To engineers, the advantages are clear. Smartphones can relay patients’ data to hospital computers in a continuous stream. Doctors can alter treatment regimens remotely, instead of making patients come in for a visit. If something goes wrong, medical professionals can be alerted immediately and the devices can be rapidly adjusted over the air. Unfortunately, though, the disadvantages are equally obvious to people like Barnaby Jack: doctors will not be the only people dialing in. A smartphone links patients’ bodies and doctors’ computers, which in turn are connected to the Internet, which in turn is connected to any smartphone anywhere.

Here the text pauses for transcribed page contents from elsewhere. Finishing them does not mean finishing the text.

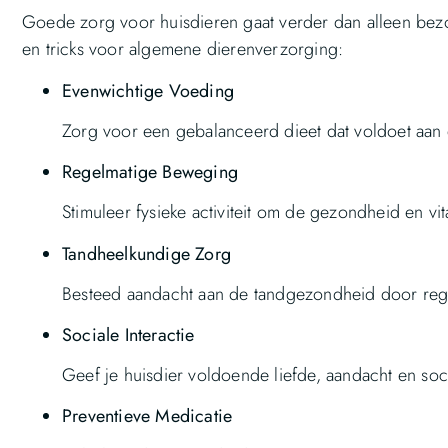
Goede zorg voor huisdieren gaat verder dan alleen bezoe
en tricks voor algemene dierenverzorging:
Evenwichtige Voeding
Zorg voor een gebalanceerd dieet dat voldoet aan d
Regelmatige Beweging
Stimuleer fysieke activiteit om de gezondheid en vita
Tandheelkundige Zorg
Besteed aandacht aan de tandgezondheid door rege
Sociale Interactie
Geef je huisdier voldoende liefde, aandacht en soc
Preventieve Medicatie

The new devices could put the management of an individual’s internal organs, in the hands of every hacker, online scammer, and digital vandal on Earth.
Crazy stuff to consider, but does that mean we need to halt health care innovations being pioneered by folks like Rock Health?
The second article by software architect Troy Hunt, gives a great perspective on how the Internet of things opens users up to possible danger. In his post “Inviting hackers into our homes via the internet of things“, Hunt says:
Clearly these “things” have the ability to improve our lives in all sorts of wonderful ways, but frankly, that’s a bit boring. Well at least it’s boring compared to the potential for misuse. That’s the exciting frontier; it’s one thing having your passwords breached on a website, it’s quite another when bad guys are controlling physical devices in your house. Let me speculate on just where this might be leading us…
Hunt goes on to outline a litany of possibilities of how the connected devices which made big news at the CES show last week could be turned against it’s users. It’s a good read for optimists like myself to ground us in the alternative uses our new shiny objects.
My view is that technocal like other innovations – e.g. the printing press, steam engine, and even fire – has a greater possibility to change our life for the better. But in the wrong hands, these same innovations can create a volatile society. Does that mean we should err on the side of innovatiors or laggards? Do we prevent harm by keeping things the way they are?
I watched the 1st episode of Downton Abbey (yes, I’m late), a British period drama set in the early 1900s. In one of the scenes, Lord Grantham walks into a room. His elderly mother Countess Violet Crawley turns to talk to him and immediately holds a black hand fan to her face, blocking the light from the indoor bulbs. When asked about her getting some electricity in her own house someday, Countess Crawley says “I couldn’t have electricity in the house. I couldn’t sleep a wink. All those vapours seeping about.” I laughed and scoffed at how ridiculous she sounded. Then I thought about it a bit. Would I have been the same way? Would you?